## DIRECTIONS
The expected answer is every line of the material that contains the word "affect".

## SUPPLIED ENTRIES
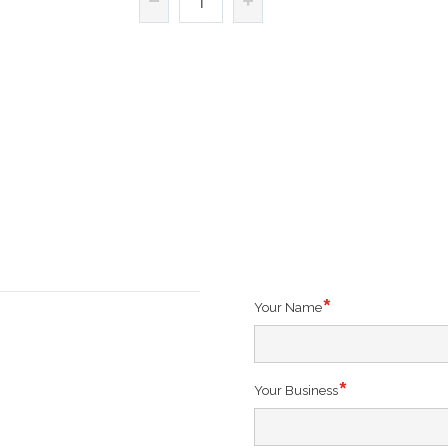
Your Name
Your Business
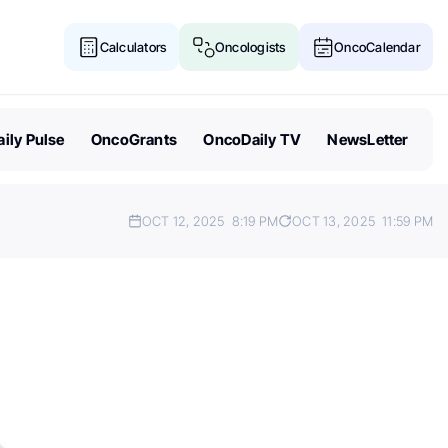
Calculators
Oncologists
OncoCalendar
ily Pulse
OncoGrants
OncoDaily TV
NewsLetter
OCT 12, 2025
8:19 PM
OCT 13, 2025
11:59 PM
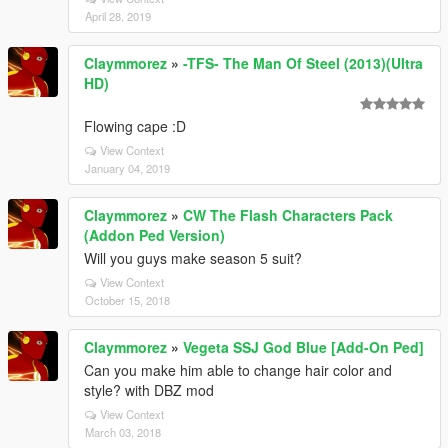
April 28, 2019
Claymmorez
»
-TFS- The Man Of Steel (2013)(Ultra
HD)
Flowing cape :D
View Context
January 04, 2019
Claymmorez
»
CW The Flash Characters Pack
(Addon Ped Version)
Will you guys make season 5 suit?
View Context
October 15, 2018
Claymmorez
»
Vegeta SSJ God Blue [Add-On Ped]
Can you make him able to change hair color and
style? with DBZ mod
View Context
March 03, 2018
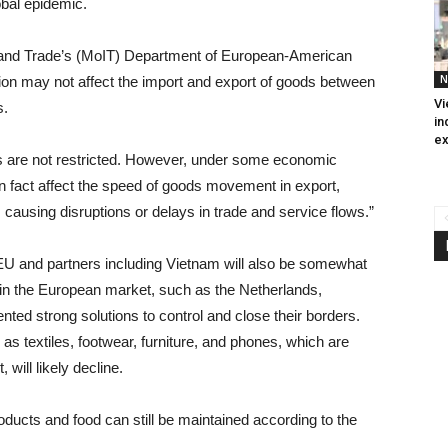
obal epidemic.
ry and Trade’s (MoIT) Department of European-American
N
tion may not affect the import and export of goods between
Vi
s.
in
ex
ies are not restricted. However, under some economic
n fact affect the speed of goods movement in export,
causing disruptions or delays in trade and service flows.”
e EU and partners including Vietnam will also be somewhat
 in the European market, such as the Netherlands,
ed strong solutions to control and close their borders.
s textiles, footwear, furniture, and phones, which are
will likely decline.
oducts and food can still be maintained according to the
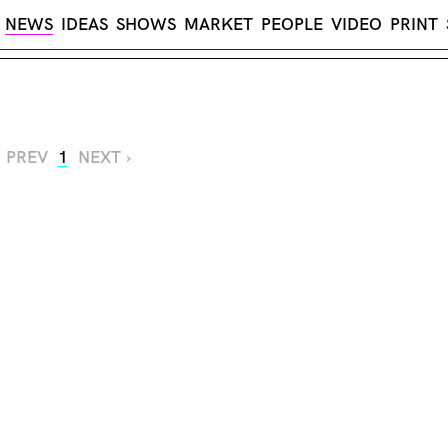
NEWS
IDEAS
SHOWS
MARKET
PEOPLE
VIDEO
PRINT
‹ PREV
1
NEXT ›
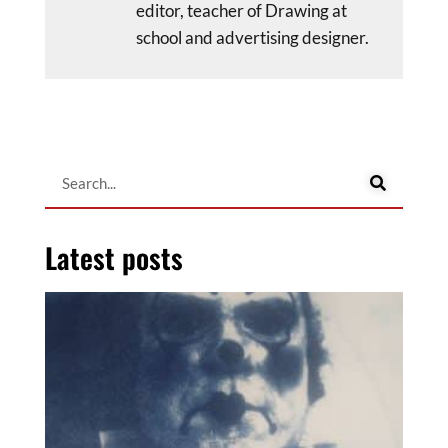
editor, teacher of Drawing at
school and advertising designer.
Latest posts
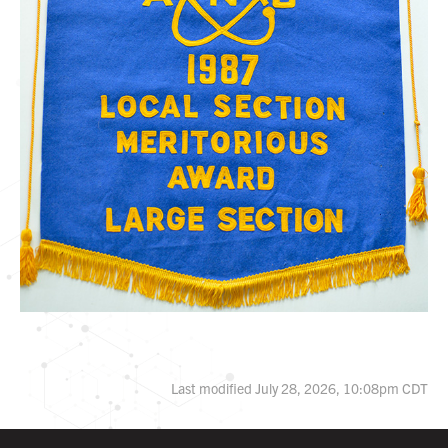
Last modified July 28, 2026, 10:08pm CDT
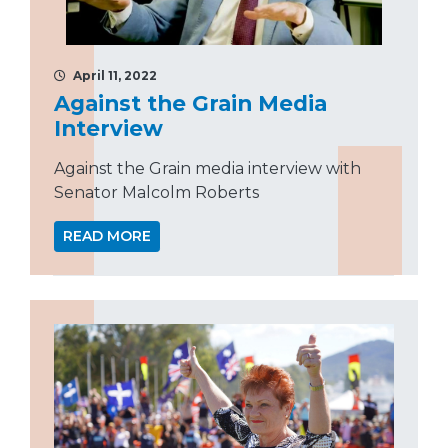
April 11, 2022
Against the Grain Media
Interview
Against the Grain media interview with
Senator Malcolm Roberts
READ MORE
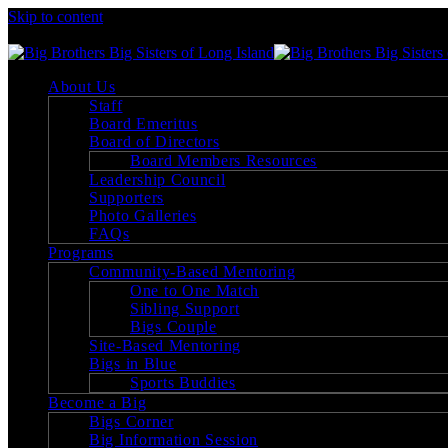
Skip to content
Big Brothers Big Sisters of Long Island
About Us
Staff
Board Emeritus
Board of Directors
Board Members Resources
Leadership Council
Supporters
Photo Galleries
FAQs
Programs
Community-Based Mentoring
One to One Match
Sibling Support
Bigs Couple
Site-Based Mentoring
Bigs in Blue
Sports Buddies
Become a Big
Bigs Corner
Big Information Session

## SOLUTION
tion may not affect the import and export of goods between
n fact affect the speed of goods movement in export,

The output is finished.